=== WHAT IS EXPECTED ===
Check every line below for the word "Calixto" and show those that hold it.
╔══
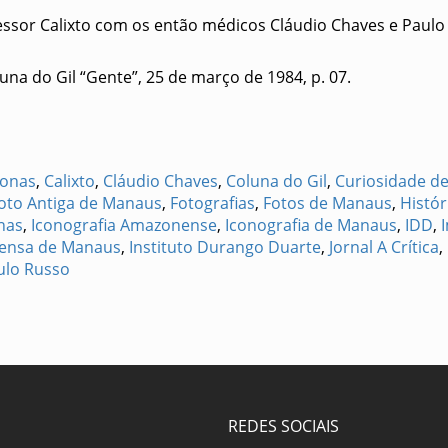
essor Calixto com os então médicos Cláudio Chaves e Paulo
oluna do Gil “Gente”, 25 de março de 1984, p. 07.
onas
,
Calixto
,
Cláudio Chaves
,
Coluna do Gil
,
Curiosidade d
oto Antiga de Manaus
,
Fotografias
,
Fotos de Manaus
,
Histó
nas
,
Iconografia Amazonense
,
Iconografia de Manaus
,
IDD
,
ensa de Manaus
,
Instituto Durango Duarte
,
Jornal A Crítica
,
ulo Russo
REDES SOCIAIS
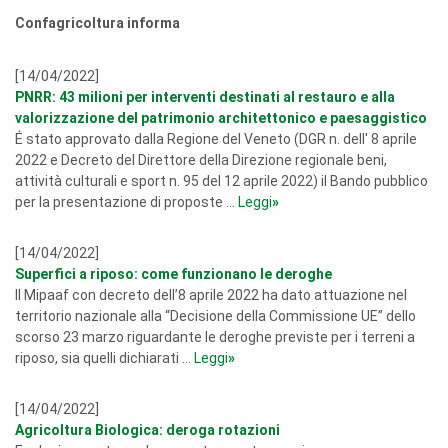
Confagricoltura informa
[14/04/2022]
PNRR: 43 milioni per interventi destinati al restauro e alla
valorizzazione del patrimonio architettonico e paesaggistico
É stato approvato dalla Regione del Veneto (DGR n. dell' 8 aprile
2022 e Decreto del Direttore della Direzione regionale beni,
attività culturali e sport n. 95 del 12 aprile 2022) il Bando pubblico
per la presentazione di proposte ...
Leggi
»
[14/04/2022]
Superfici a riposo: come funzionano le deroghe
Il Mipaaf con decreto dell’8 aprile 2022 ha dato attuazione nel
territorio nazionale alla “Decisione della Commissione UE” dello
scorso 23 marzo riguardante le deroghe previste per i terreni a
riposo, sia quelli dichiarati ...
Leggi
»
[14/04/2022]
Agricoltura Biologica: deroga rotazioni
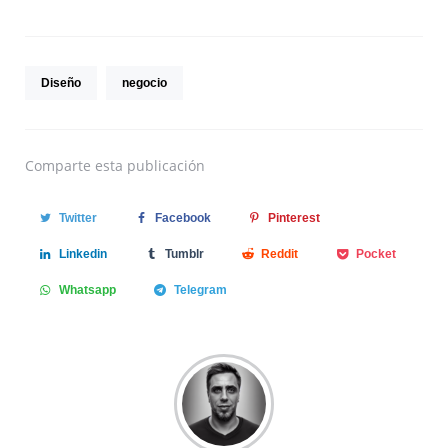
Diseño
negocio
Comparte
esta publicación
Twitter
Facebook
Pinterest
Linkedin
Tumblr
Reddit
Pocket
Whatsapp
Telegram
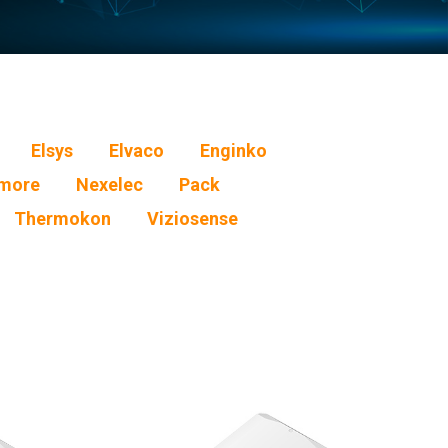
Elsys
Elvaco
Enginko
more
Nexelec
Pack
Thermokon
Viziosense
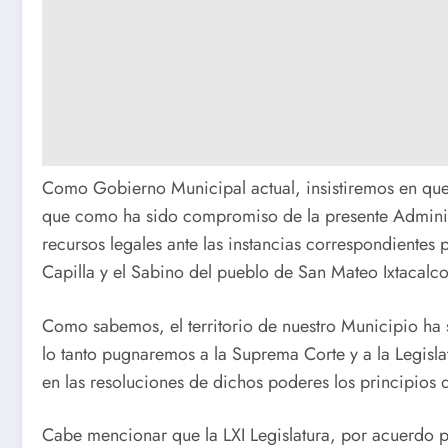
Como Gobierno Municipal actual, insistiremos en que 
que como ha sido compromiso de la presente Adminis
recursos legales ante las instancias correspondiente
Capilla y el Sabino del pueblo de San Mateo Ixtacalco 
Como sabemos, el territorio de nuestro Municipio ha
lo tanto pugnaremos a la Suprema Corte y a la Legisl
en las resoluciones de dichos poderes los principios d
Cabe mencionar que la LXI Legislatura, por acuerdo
╚══
╔══
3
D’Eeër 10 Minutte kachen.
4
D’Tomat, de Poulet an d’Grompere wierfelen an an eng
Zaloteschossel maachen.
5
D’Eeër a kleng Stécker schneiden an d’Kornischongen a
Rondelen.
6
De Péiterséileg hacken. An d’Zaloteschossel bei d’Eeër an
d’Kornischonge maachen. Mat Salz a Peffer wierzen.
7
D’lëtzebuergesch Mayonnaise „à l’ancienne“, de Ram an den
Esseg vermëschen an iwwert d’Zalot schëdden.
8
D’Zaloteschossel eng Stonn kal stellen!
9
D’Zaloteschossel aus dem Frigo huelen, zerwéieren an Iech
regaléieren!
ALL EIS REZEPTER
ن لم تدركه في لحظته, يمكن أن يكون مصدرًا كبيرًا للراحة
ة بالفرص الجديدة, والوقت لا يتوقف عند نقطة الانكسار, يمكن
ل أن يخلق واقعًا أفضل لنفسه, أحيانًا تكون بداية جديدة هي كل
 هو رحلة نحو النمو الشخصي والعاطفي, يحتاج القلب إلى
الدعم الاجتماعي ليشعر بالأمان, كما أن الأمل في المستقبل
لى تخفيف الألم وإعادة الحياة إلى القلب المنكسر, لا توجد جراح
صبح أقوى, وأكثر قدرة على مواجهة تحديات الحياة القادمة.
╚══
╔══
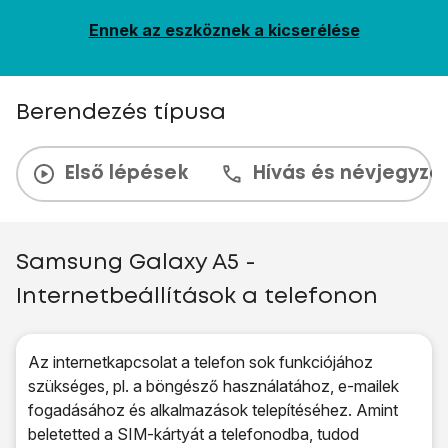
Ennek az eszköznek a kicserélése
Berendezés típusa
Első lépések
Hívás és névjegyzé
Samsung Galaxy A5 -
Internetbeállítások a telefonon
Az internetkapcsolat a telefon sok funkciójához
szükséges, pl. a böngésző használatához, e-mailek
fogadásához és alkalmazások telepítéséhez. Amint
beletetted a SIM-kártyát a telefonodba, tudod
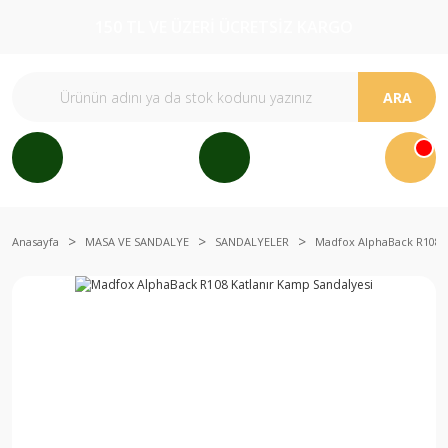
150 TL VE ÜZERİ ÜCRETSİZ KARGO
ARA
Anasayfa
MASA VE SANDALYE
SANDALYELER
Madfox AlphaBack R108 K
╚══
=== FINISHED TASK ===
essor Calixto com os então médicos Cláudio Chaves e Paulo
Calixto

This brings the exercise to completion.